Antimicrobial Peptides and Their Therapeutic Potential for Bacterial Skin Infections and Wounds

Abstract

Alarming data about increasing resistance to conventional antibiotics are reported, while at the same time the development of new antibiotics is stagnating. Skin and soft tissue infections (SSTIs) are mainly caused by the so called ESKAPE pathogens (Enterococcus faecium, Staphylococcus aureus, Klebsiella pneumoniae, Acinetobacter baumannii, Pseudomonas aeruginosa, and Enterobacter species) which belong to the most recalcitrant bacteria and are resistant to almost all common antibiotics. S. aureus and P. aeruginosa are the most frequent pathogens isolated from chronic wounds and increasing resistance to topical antibiotics has become a major issue. Therefore, new treatment options are urgently needed. In recent years, research focused on the development of synthetic antimicrobial peptides (AMPs) with lower toxicity and improved activity compared to their endogenous counterparts. AMPs appear to be promising therapeutic options for the treatment of SSTIs and wounds as they show a broad spectrum of antimicrobial activity, low resistance rates and display pivotal immunomodulatory as well as wound healing promoting activities such as induction of cell migration and proliferation and angiogenesis. In this review, we evaluate the potential of AMPs for the treatment of bacterial SSTIs and wounds and provide an overview of the mechanisms of actions of AMPs that contribute to combat skin infections and to improve wound healing. Bacteria growing in biofilms are more resistant to conventional antibiotics than their planktonic counterparts due to limited biofilm penetration and distinct metabolic and physiological functions, and often result in chronification of infections and wounds. Thus, we further discuss the feasibility of AMPs as anti-biofilm agents. Finally, we highlight perspectives for future therapies and which issues remain to bring AMPs successfully to the market.
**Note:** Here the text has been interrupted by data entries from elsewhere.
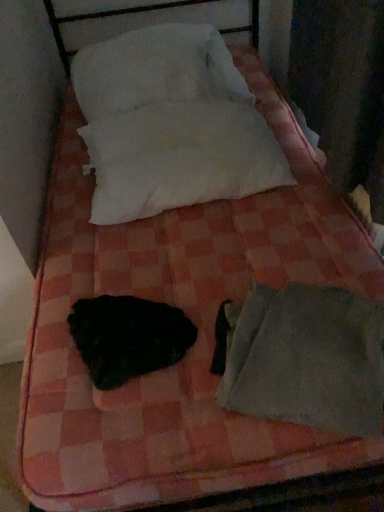 The image size is (384, 512). What do you see at coordinates (308, 359) in the screenshot?
I see `gray fabric sleeping bag at lower right` at bounding box center [308, 359].

Looking at this image, measure the distance between white cotton pillow at upper center, the 1th pillow when ordered from bottom to top, and camera.

They are 1.28 meters apart.

The height and width of the screenshot is (512, 384). I want to click on white soft pillow at upper center, positioned as the second pillow in bottom-to-top order, so click(x=156, y=70).

The width and height of the screenshot is (384, 512). What are the coordinates of `black fuzzy animal at center` in the screenshot? It's located at (128, 337).

Locate an element on the screen. gray fabric sleeping bag at lower right is located at coordinates (308, 359).

Between white cotton pillow at upper center, the 2th pillow from the top, and black fuzzy animal at center, which one appears on the left side from the viewer's perspective?

From the viewer's perspective, black fuzzy animal at center appears more on the left side.

Does point (179, 196) come closer to viewer compared to point (77, 336)?

No, (179, 196) is further to viewer.

Considering the relative sizes of white cotton pillow at upper center, the 1th pillow when ordered from bottom to top, and black fuzzy animal at center in the image provided, is white cotton pillow at upper center, the 1th pillow when ordered from bottom to top, thinner than black fuzzy animal at center?

In fact, white cotton pillow at upper center, the 1th pillow when ordered from bottom to top, might be wider than black fuzzy animal at center.

In the scene shown: From the image's perspective, is white soft pillow at upper center, positioned as the second pillow in bottom-to-top order, above or below black fuzzy animal at center?

white soft pillow at upper center, positioned as the second pillow in bottom-to-top order, is situated higher than black fuzzy animal at center in the image.

Which of these two, white soft pillow at upper center, positioned as the 1th pillow in top-to-bottom order, or black fuzzy animal at center, stands taller?

white soft pillow at upper center, positioned as the 1th pillow in top-to-bottom order.

Is white soft pillow at upper center, positioned as the 1th pillow in top-to-bottom order, not inside black fuzzy animal at center?

Yes.

Does white soft pillow at upper center, positioned as the second pillow in bottom-to-top order, have a lesser width compared to black fuzzy animal at center?

No.

From a real-world perspective, is white cotton pillow at upper center, the 1th pillow when ordered from bottom to top, located higher than gray fabric sleeping bag at lower right?

Yes.

From the picture: Is white cotton pillow at upper center, the 2th pillow from the top, at the right side of gray fabric sleeping bag at lower right?

No.

In the scene shown: Measure the distance from white cotton pillow at upper center, the 2th pillow from the top, to gray fabric sleeping bag at lower right.

They are 24.27 inches apart.

Is there a large distance between white cotton pillow at upper center, the 1th pillow when ordered from bottom to top, and gray fabric sleeping bag at lower right?

That's not correct — white cotton pillow at upper center, the 1th pillow when ordered from bottom to top, is a little close to gray fabric sleeping bag at lower right.

From a real-world perspective, is gray fabric sleeping bag at lower right located beneath white soft pillow at upper center, positioned as the second pillow in bottom-to-top order?

Yes, from a real-world perspective, gray fabric sleeping bag at lower right is under white soft pillow at upper center, positioned as the second pillow in bottom-to-top order.

Is gray fabric sleeping bag at lower right aimed at white soft pillow at upper center, positioned as the second pillow in bottom-to-top order?

No, gray fabric sleeping bag at lower right is not turned towards white soft pillow at upper center, positioned as the second pillow in bottom-to-top order.

Is gray fabric sleeping bag at lower right next to white soft pillow at upper center, positioned as the second pillow in bottom-to-top order, and touching it?

No, gray fabric sleeping bag at lower right is not next to white soft pillow at upper center, positioned as the second pillow in bottom-to-top order.

Which is behind, point (291, 313) or point (245, 100)?

The point (245, 100) is farther.

Considering the sizes of objects white cotton pillow at upper center, the 1th pillow when ordered from bottom to top, and white soft pillow at upper center, positioned as the second pillow in bottom-to-top order, in the image provided, who is taller, white cotton pillow at upper center, the 1th pillow when ordered from bottom to top, or white soft pillow at upper center, positioned as the second pillow in bottom-to-top order,?

white soft pillow at upper center, positioned as the second pillow in bottom-to-top order, is taller.

From a real-world perspective, is white cotton pillow at upper center, the 1th pillow when ordered from bottom to top, physically located above or below white soft pillow at upper center, positioned as the 1th pillow in top-to-bottom order?

white cotton pillow at upper center, the 1th pillow when ordered from bottom to top, is below white soft pillow at upper center, positioned as the 1th pillow in top-to-bottom order.

Are white cotton pillow at upper center, the 2th pillow from the top, and white soft pillow at upper center, positioned as the second pillow in bottom-to-top order, making contact?

No, white cotton pillow at upper center, the 2th pillow from the top, is not beside white soft pillow at upper center, positioned as the second pillow in bottom-to-top order.

Is white soft pillow at upper center, positioned as the 1th pillow in top-to-bottom order, at the back of white cotton pillow at upper center, the 2th pillow from the top?

Yes, white cotton pillow at upper center, the 2th pillow from the top, is facing away from white soft pillow at upper center, positioned as the 1th pillow in top-to-bottom order.

Does point (150, 64) appear closer or farther from the camera than point (287, 321)?

Point (150, 64).

From the picture: Is gray fabric sleeping bag at lower right located within white soft pillow at upper center, positioned as the 1th pillow in top-to-bottom order?

Actually, gray fabric sleeping bag at lower right is outside white soft pillow at upper center, positioned as the 1th pillow in top-to-bottom order.

From the picture: Is the position of white soft pillow at upper center, positioned as the second pillow in bottom-to-top order, less distant than that of gray fabric sleeping bag at lower right?

No, it is behind gray fabric sleeping bag at lower right.

Which of these two, white soft pillow at upper center, positioned as the second pillow in bottom-to-top order, or gray fabric sleeping bag at lower right, is smaller?

Smaller between the two is gray fabric sleeping bag at lower right.

Is black fuzzy animal at center not inside white soft pillow at upper center, positioned as the 1th pillow in top-to-bottom order?

Indeed, black fuzzy animal at center is completely outside white soft pillow at upper center, positioned as the 1th pillow in top-to-bottom order.

Is black fuzzy animal at center further to camera compared to white soft pillow at upper center, positioned as the second pillow in bottom-to-top order?

No, black fuzzy animal at center is in front of white soft pillow at upper center, positioned as the second pillow in bottom-to-top order.

Locate an element on the screen. The width and height of the screenshot is (384, 512). animal on the left of white cotton pillow at upper center, the 2th pillow from the top is located at coordinates (128, 337).

This screenshot has width=384, height=512. I want to click on pillow that is the 2nd one when counting backward from the black fuzzy animal at center, so click(156, 70).

From the image, which object appears to be farther from black fuzzy animal at center, white soft pillow at upper center, positioned as the 1th pillow in top-to-bottom order, or white cotton pillow at upper center, the 1th pillow when ordered from bottom to top?

white soft pillow at upper center, positioned as the 1th pillow in top-to-bottom order, is positioned further to the anchor black fuzzy animal at center.

Looking at this image, estimate the real-world distances between objects in this image. Which object is further from gray fabric sleeping bag at lower right, white soft pillow at upper center, positioned as the second pillow in bottom-to-top order, or black fuzzy animal at center?

white soft pillow at upper center, positioned as the second pillow in bottom-to-top order, lies further to gray fabric sleeping bag at lower right than the other object.

When comparing their distances from white cotton pillow at upper center, the 2th pillow from the top, does black fuzzy animal at center or gray fabric sleeping bag at lower right seem further?

Answer: Based on the image, gray fabric sleeping bag at lower right appears to be further to white cotton pillow at upper center, the 2th pillow from the top.

Considering their positions, is white cotton pillow at upper center, the 2th pillow from the top, positioned closer to white soft pillow at upper center, positioned as the second pillow in bottom-to-top order, than black fuzzy animal at center?

white cotton pillow at upper center, the 2th pillow from the top, is positioned closer to the anchor white soft pillow at upper center, positioned as the second pillow in bottom-to-top order.

When comparing their distances from white cotton pillow at upper center, the 1th pillow when ordered from bottom to top, does white soft pillow at upper center, positioned as the second pillow in bottom-to-top order, or gray fabric sleeping bag at lower right seem further?

gray fabric sleeping bag at lower right.

Which object lies nearer to the anchor point white soft pillow at upper center, positioned as the 1th pillow in top-to-bottom order, black fuzzy animal at center or gray fabric sleeping bag at lower right?

black fuzzy animal at center lies closer to white soft pillow at upper center, positioned as the 1th pillow in top-to-bottom order, than the other object.

From the image, which object appears to be farther from black fuzzy animal at center, white cotton pillow at upper center, the 2th pillow from the top, or gray fabric sleeping bag at lower right?

white cotton pillow at upper center, the 2th pillow from the top, is positioned further to the anchor black fuzzy animal at center.

From the image, which object appears to be farther from gray fabric sleeping bag at lower right, black fuzzy animal at center or white cotton pillow at upper center, the 1th pillow when ordered from bottom to top?

The object further to gray fabric sleeping bag at lower right is white cotton pillow at upper center, the 1th pillow when ordered from bottom to top.

Locate an element on the screen. This screenshot has height=512, width=384. animal that lies between white cotton pillow at upper center, the 2th pillow from the top, and gray fabric sleeping bag at lower right from top to bottom is located at coordinates (128, 337).

I want to click on pillow between white soft pillow at upper center, positioned as the 1th pillow in top-to-bottom order, and black fuzzy animal at center in the up-down direction, so click(x=180, y=158).

I want to click on animal that lies between white soft pillow at upper center, positioned as the second pillow in bottom-to-top order, and gray fabric sleeping bag at lower right from top to bottom, so click(128, 337).

Where is `pillow between white soft pillow at upper center, positioned as the second pillow in bottom-to-top order, and gray fabric sleeping bag at lower right from top to bottom`? This screenshot has width=384, height=512. pillow between white soft pillow at upper center, positioned as the second pillow in bottom-to-top order, and gray fabric sleeping bag at lower right from top to bottom is located at coordinates (180, 158). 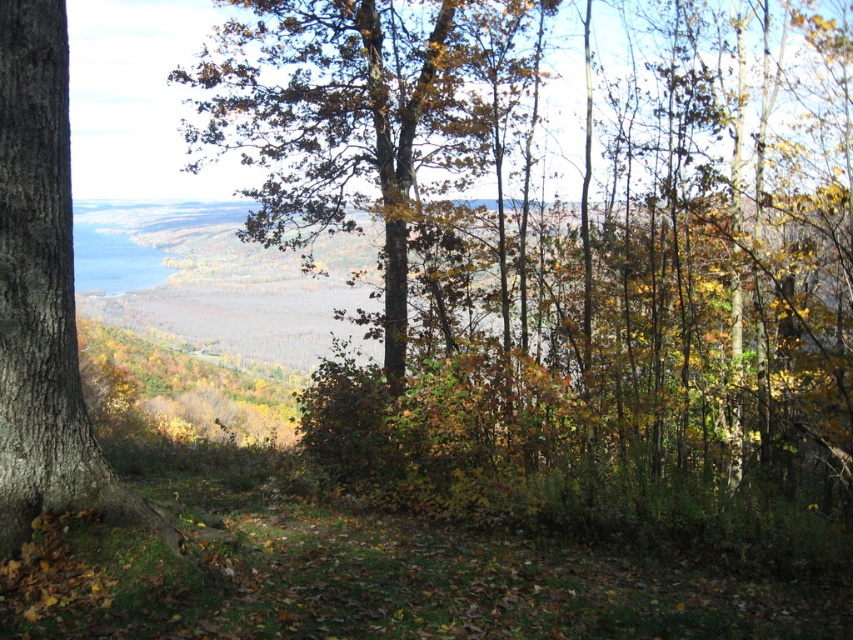 You are an artist sketching this autumn scene. You want to draw the brown textured tree at center and the brown rough tree trunk at left. Which one should you sketch first if you are following the natural order from left to right?

The brown rough tree trunk at left should be sketched first because it is positioned to the left of the brown textured tree at center.

You are planning to place a small wooden bench between the brown textured tree at center and the brown rough tree trunk at left. Given their widths, which tree will allow more space on its side for the bench?

The brown textured tree at center has a larger width than the brown rough tree trunk at left, so placing the bench next to the brown textured tree at center would provide more space. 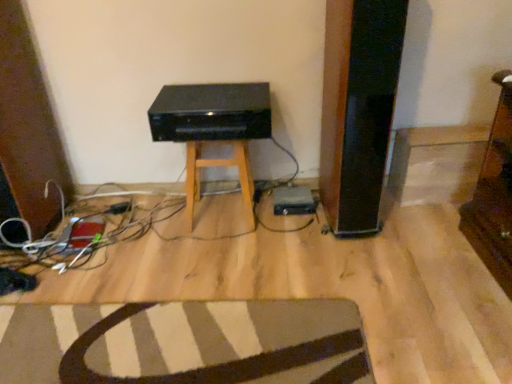 The image size is (512, 384). What are the coordinates of `empty space that is ontop of striped fabric rug at lower center (from a real-world perspective)` in the screenshot? It's located at (170, 343). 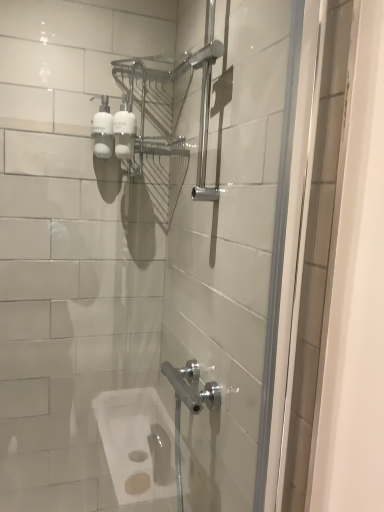 Question: Based on their sizes in the image, would you say white glossy pump bottles at upper left, the 2th toiletry viewed from the right, is bigger or smaller than white matte pump bottle at upper center, the 2th toiletry positioned from the left?

Choices:
 (A) small
 (B) big

Answer: (B)

Question: Is white glossy pump bottles at upper left, the 2th toiletry viewed from the right, spatially inside white matte pump bottle at upper center, the 1th toiletry from the right, or outside of it?

Choices:
 (A) inside
 (B) outside

Answer: (B)

Question: Is point (107, 101) closer or farther from the camera than point (122, 142)?

Choices:
 (A) closer
 (B) farther

Answer: (A)

Question: Considering the positions of point (125, 105) and point (107, 115), is point (125, 105) closer or farther from the camera than point (107, 115)?

Choices:
 (A) farther
 (B) closer

Answer: (A)

Question: Is white matte pump bottle at upper center, the 2th toiletry positioned from the left, wider or thinner than white glossy pump bottles at upper left, the 1th toiletry from the left?

Choices:
 (A) wide
 (B) thin

Answer: (A)

Question: In the image, is white matte pump bottle at upper center, the 1th toiletry from the right, positioned in front of or behind white glossy pump bottles at upper left, the 2th toiletry viewed from the right?

Choices:
 (A) behind
 (B) front

Answer: (B)

Question: Based on their sizes in the image, would you say white matte pump bottle at upper center, the 1th toiletry from the right, is bigger or smaller than white glossy pump bottles at upper left, the 1th toiletry from the left?

Choices:
 (A) small
 (B) big

Answer: (A) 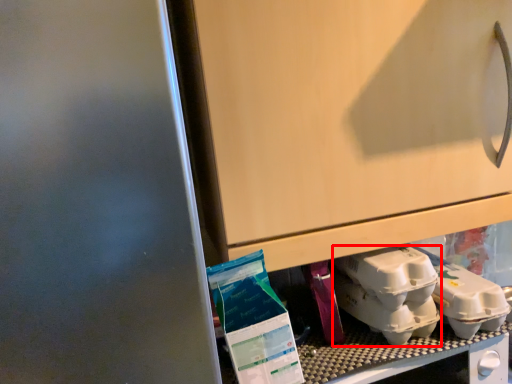 Question: Observing the image, what is the correct spatial positioning of yoghurt (annotated by the red box) in reference to yoghurt?

Choices:
 (A) left
 (B) right

Answer: (B) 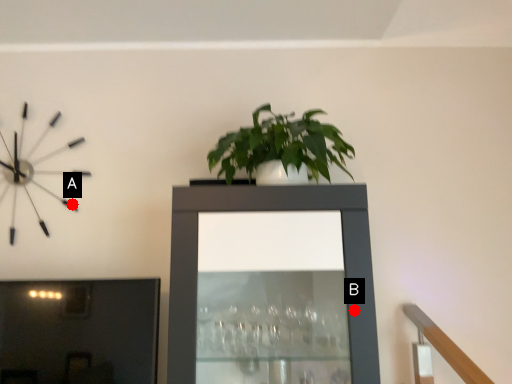 Question: Two points are circled on the image, labeled by A and B beside each circle. Among these points, which one is farthest from the camera?

Choices:
 (A) A is further
 (B) B is further

Answer: (A) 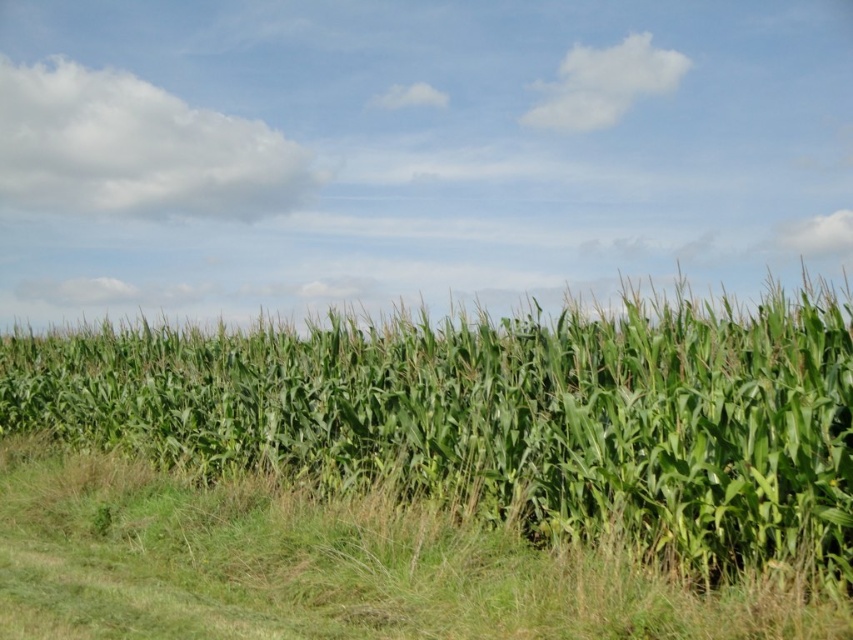 From the picture: You are standing in the cornfield and looking towards the green leafy corn at center. Which direction should you look to see the green grass at lower center?

The green grass at lower center is located below the green leafy corn at center, so you should look downward to see it.

You are standing in the middle of a cornfield and see the green leafy corn at center. If you walk straight ahead, will you eventually see the sky?

Yes, because the green leafy corn at center is located at point (502, 417), which is in the central area of the field, so walking straight ahead would lead towards the open space where the sky is visible in the background. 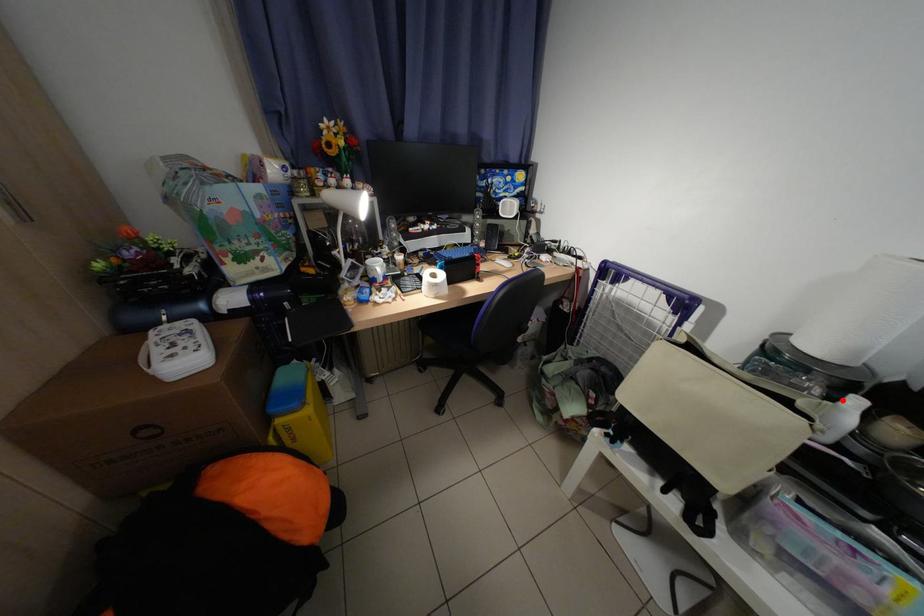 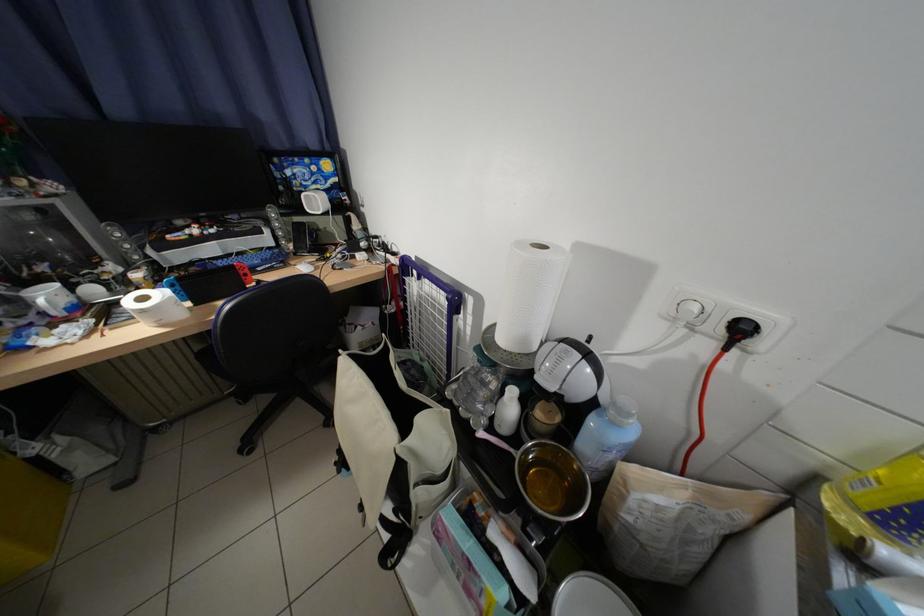 Locate, in the second image, the point that corresponds to the highlighted location in the first image.

(514, 392) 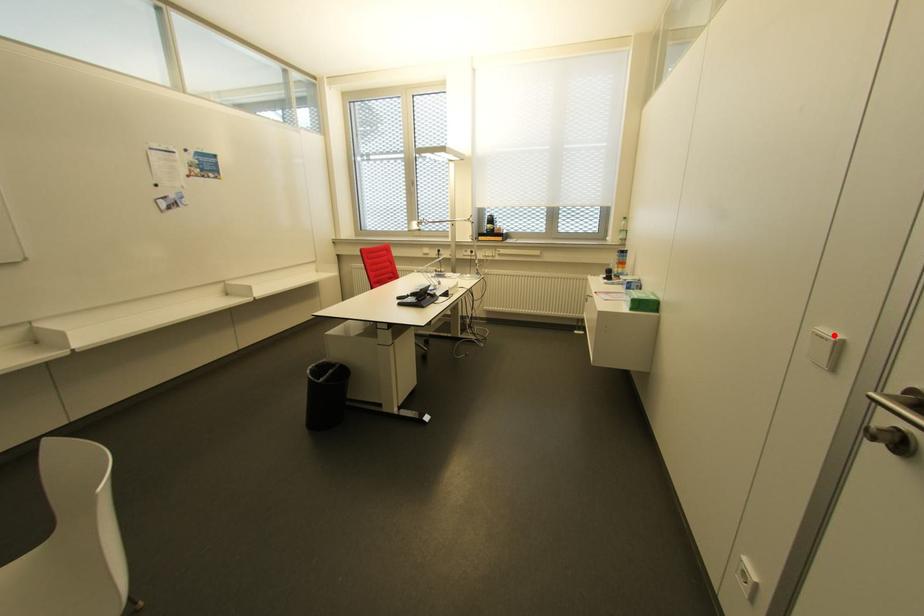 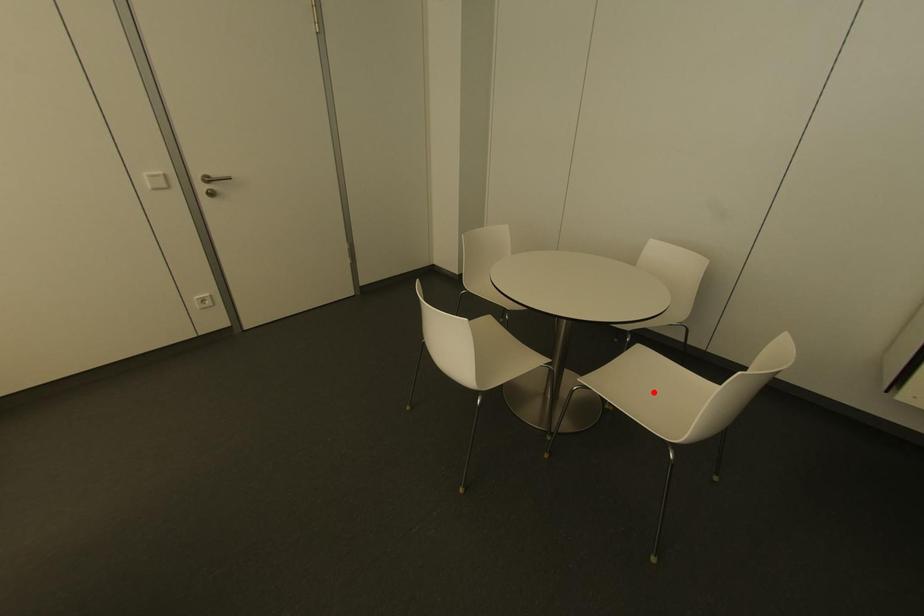 I am providing you with two images of the same scene from different viewpoints. A red point is marked on the first image and another point is marked on the second image. Is the marked point in image1 the same physical position as the marked point in image2?

No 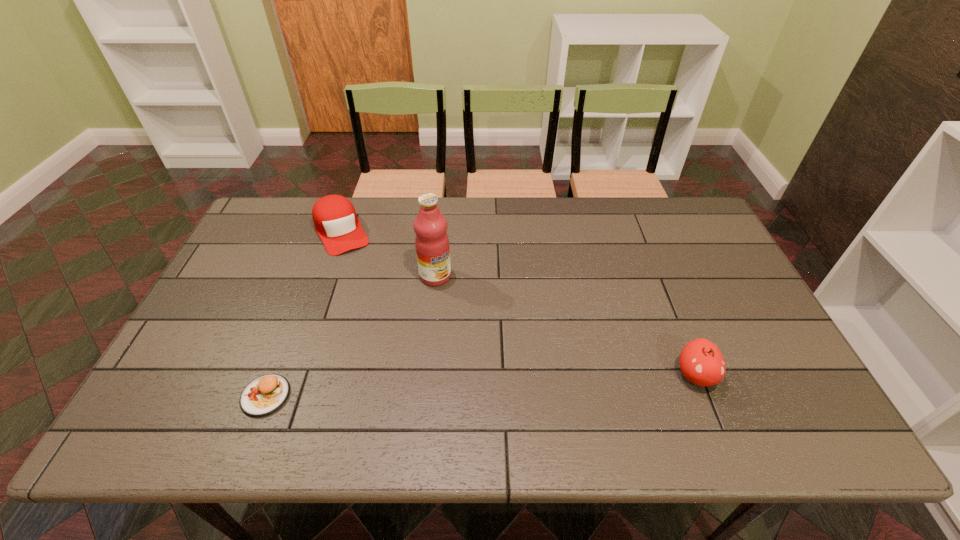 The height and width of the screenshot is (540, 960). I want to click on the shortest object, so click(265, 394).

This screenshot has width=960, height=540. Identify the location of apple. (701, 362).

Locate an element on the screen. the third object from left to right is located at coordinates (430, 226).

You are a GUI agent. You are given a task and a screenshot of the screen. Output one action in this format:
    pyautogui.click(x=<x>, y=<y>)
    Task: Click on the second farthest object
    
    Given the screenshot: What is the action you would take?
    pyautogui.click(x=430, y=226)

I want to click on the farthest object, so click(335, 220).

The image size is (960, 540). What are the coordinates of `free spot located on the right of the patty` in the screenshot? It's located at pyautogui.click(x=388, y=396).

Where is `vacant space located 0.150m on the back of the rightmost object`? This screenshot has width=960, height=540. vacant space located 0.150m on the back of the rightmost object is located at coordinates (670, 310).

I want to click on free location located 0.110m on the label of the second farthest object, so click(x=461, y=310).

Where is `vacant space located on the label of the second farthest object`? This screenshot has height=540, width=960. vacant space located on the label of the second farthest object is located at coordinates (498, 361).

Locate an element on the screen. The image size is (960, 540). vacant space located on the label of the second farthest object is located at coordinates 507,373.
Keywords: antimicrobial peptides; bacterial resistance; bacterial toxins; biofilms; skin and soft tissue infections; topical therapy; wound healing; wounds.

Figure 1

Structure of human skin and cell types in epidermis and dermis. Skin appendages are not depicted and the list of cell types is non-exhaustive. Dendritic epidermal T cell (DETC), dermal dendritic cell (dermal DC), innate lymphoid cell (ILC), plasmacytoid dendritic cell (pDC).

Figure 2

Regulation of endogenous AMPs in different skin diseases. In psoriasis, LL-37 is forming complexes with self-DNA or -RNA, thus leading to the activation of plasmacytoid dendritic cells (pDCs) and myeloid dendritic cells (mDCs) which trigger Th₁ and Th₁₇ responses by secretion of IL-12 and IL-23. Rosacea is characterized by increased TLR2 expression which triggers LL-37 production and increases protease activity leading to unusual LL-37 cleavage products. In atopic dermatitis, Th₂-derived cytokines suppress the induction of AMPs. In acne vulgaris, C. acnes (formerly P. acnes) induces up-regulation of AMPs in keratinocytes and sebocytes.

Figure 3

Possible bacterial resistance mechanisms against AMPs.

Figure 4

Proposed molecular mechanism of AMP-induced keratinocyte migration and/or proliferation via P2X7R and EGFR. AMPs induce P2X7R activation indirectly or by acting as allosteric modulators, thus increasing sensitivity of the extracellular ligand adenosine-triphosphate (ATP). P2X7R activation leads to EGFR transactivation via metalloprotease-mediated shedding of EGFR ligands which after cleavage from their membrane-anchored form trigger EGFR signaling. Activation of distinct signaling pathways finally leads to migration and/or proliferation of keratinocytes.

Figure 5

Factors most likely determining the extent of topical bioavailability of AMPs.